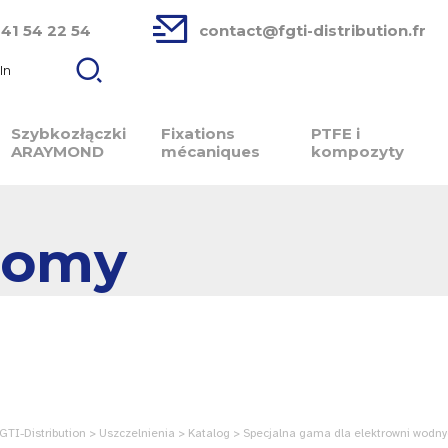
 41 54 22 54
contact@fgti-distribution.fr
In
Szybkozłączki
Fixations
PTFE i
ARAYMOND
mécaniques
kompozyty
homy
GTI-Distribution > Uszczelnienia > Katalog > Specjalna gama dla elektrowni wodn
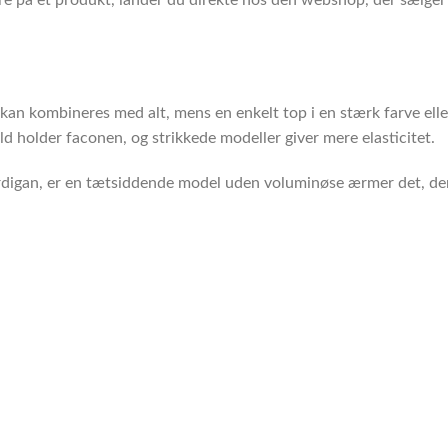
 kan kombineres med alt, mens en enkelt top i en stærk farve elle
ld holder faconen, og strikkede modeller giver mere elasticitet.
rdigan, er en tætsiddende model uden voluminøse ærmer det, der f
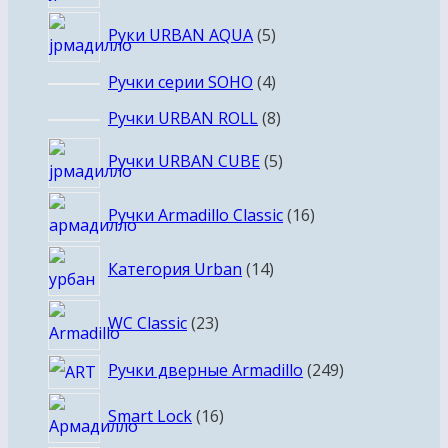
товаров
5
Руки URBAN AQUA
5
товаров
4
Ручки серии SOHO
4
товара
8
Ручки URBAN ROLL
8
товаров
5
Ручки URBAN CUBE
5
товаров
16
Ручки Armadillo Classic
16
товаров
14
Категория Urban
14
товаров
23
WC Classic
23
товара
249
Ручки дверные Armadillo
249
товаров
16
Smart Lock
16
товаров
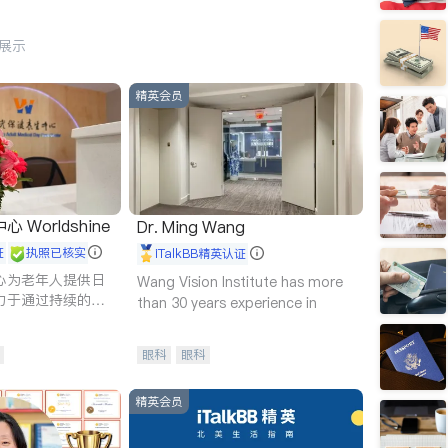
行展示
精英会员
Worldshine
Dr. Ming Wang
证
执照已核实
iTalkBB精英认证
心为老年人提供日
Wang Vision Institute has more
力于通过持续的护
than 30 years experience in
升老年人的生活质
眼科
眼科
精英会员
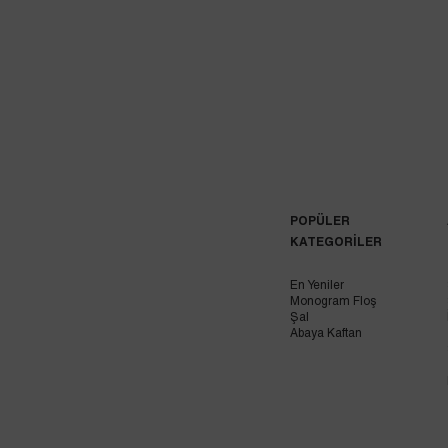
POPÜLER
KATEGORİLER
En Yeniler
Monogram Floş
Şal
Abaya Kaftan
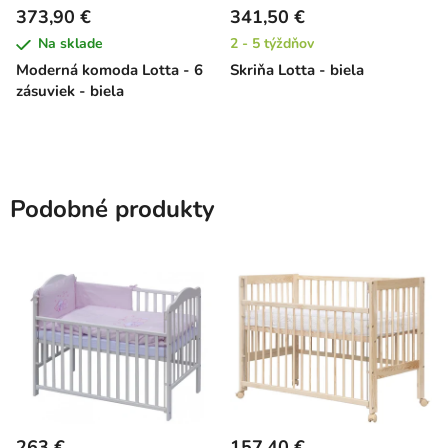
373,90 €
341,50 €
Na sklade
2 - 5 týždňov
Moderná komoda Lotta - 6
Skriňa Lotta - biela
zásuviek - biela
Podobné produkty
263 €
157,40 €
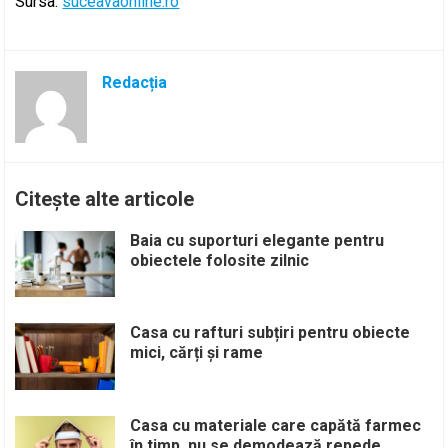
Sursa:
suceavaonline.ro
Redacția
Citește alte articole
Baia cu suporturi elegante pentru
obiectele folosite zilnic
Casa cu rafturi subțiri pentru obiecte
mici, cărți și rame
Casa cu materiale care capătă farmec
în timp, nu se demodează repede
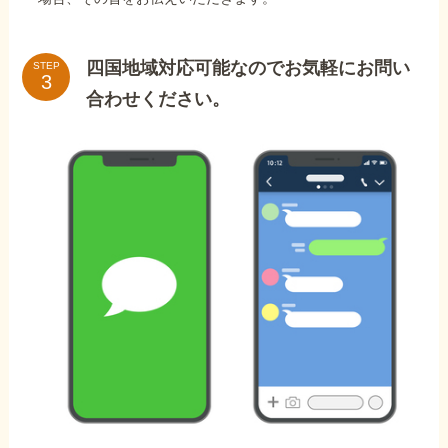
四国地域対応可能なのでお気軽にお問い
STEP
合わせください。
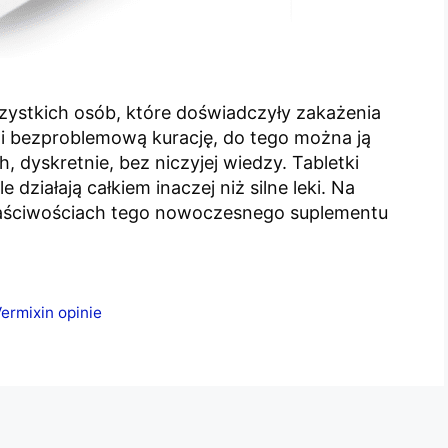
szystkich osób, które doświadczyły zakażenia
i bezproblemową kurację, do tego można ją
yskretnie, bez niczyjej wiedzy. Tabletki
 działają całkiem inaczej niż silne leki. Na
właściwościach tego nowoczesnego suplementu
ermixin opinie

++++++++++++++++++++

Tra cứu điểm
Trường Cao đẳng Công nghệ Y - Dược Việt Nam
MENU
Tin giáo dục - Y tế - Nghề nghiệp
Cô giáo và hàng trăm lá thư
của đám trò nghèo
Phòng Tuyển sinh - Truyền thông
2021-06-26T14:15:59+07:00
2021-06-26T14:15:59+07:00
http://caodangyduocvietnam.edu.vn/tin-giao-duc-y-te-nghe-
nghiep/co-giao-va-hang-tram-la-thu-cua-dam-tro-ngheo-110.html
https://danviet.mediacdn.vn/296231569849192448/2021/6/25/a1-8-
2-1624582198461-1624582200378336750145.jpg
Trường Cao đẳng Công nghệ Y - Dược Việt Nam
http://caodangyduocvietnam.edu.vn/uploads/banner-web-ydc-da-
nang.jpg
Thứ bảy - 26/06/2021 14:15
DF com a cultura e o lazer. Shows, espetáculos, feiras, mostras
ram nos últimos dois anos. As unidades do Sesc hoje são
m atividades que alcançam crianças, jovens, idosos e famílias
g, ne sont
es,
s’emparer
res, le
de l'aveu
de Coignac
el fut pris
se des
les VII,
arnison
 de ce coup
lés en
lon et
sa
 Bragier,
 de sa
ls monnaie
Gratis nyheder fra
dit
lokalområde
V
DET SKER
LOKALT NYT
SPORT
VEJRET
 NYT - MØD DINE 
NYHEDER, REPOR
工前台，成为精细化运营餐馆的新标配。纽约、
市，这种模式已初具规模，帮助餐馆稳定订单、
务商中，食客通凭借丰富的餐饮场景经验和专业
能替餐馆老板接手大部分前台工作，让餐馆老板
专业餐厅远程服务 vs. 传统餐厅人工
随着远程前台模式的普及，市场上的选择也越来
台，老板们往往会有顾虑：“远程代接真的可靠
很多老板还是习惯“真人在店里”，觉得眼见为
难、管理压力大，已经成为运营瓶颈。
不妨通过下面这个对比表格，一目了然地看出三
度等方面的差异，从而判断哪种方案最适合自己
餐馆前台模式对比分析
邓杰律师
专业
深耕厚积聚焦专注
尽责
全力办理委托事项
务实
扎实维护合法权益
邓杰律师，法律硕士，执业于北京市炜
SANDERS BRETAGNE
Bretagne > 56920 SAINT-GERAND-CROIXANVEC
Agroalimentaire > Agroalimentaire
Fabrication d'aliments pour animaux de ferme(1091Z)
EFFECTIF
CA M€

++++++++++++++++++++

> **Exercise requirements**: Without the pictures, set down the lines above from the line with "41 54 22 54" up to and including the line with "kan kombineres med" exactly as they stand.

> **Response to the task**:
 41 54 22 54
contact@fgti-distribution.fr
In
Szybkozłączki
Fixations
PTFE i
ARAYMOND
mécaniques
kompozyty
homy
GTI-Distribution > Uszczelnienia > Katalog > Specjalna gama dla elektrowni wodn
 kan kombineres med alt, mens en enkelt top i en stærk farve elle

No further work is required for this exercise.